Giving the natural world a greater presence in our streets...
Excerpts from: "An artist’s point of view," by Jane E. Herrold, July 7, 2002|
The Procession of the Species
I have seen the dark underbelly of society and it is delightfully colorful. The place: Olympia, WA; the time: Earth Day 2002.
"...an eruption of bamboo, streamers, pipe cleaners, glitter, peacock feathers, cardboard and papier-mache rolled through town as the Procession of the Species got going." (The Olympian, the day after) Eight years old, the annual parade/street pageant has been dubbed "the jewel in Olympia’s capital crown" by AAA’s Washington Journey Magazine.
Twice a year, Olympia lights up its evening streets for a doable art walk. In April, the Olympia Arts Walk features a spanning Renaissance Faire-caliber cavalcade of homemade delights. The Procession of the Species (put on by Earthbound Productions and volunteers galore, in conjunction with Olympia Spring Arts Walk), is an original Olympia brainchild, and has caught on internationally as an Earth Day tribute "for and by the community." (Earth, fire, water, and air, oh my!)

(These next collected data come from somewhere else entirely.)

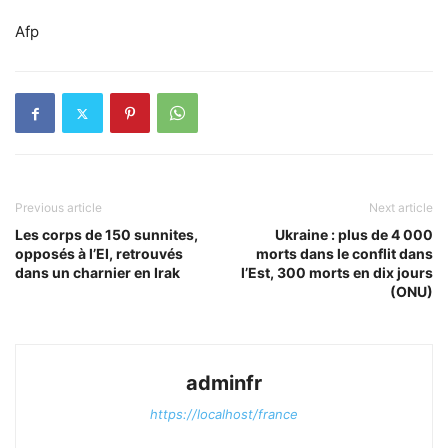
Afp
Previous article
Next article
Les corps de 150 sunnites,
Ukraine : plus de 4 000
opposés à l’EI, retrouvés
morts dans le conflit dans
dans un charnier en Irak
l’Est, 300 morts en dix jours
(ONU)
adminfr
https://localhost/france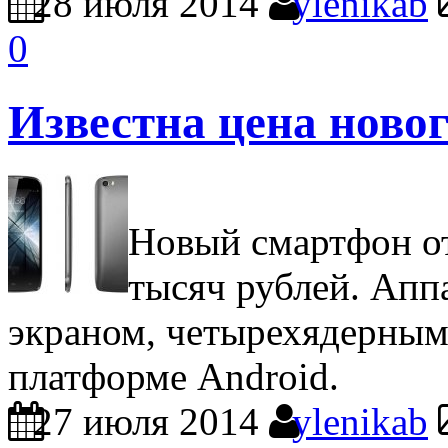
28 июля 2014
ylenikab
0
Известна цена новог
Новый смартфон от 
тысяч рублей. Ап
экраном, четырехядерным
платформе Android.
27 июля 2014
ylenikab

There are only three rules for entries: no motorized vehicles, no live animals, no printed words. The march is a gallant, opulent attempt to give the natural, organic world a more obvious presence in the city’s streets. It actually seems to do just that, too. Color! Imagination! Freedom to express one’s creativity!
Months before the "big day" potential participants can attend workshops galore on papier-mache, glitter control, recycled wares, foam construction, and everything in between. Organizers amass tools, materials, ideas and back issues of National Geographic to goose the imagination.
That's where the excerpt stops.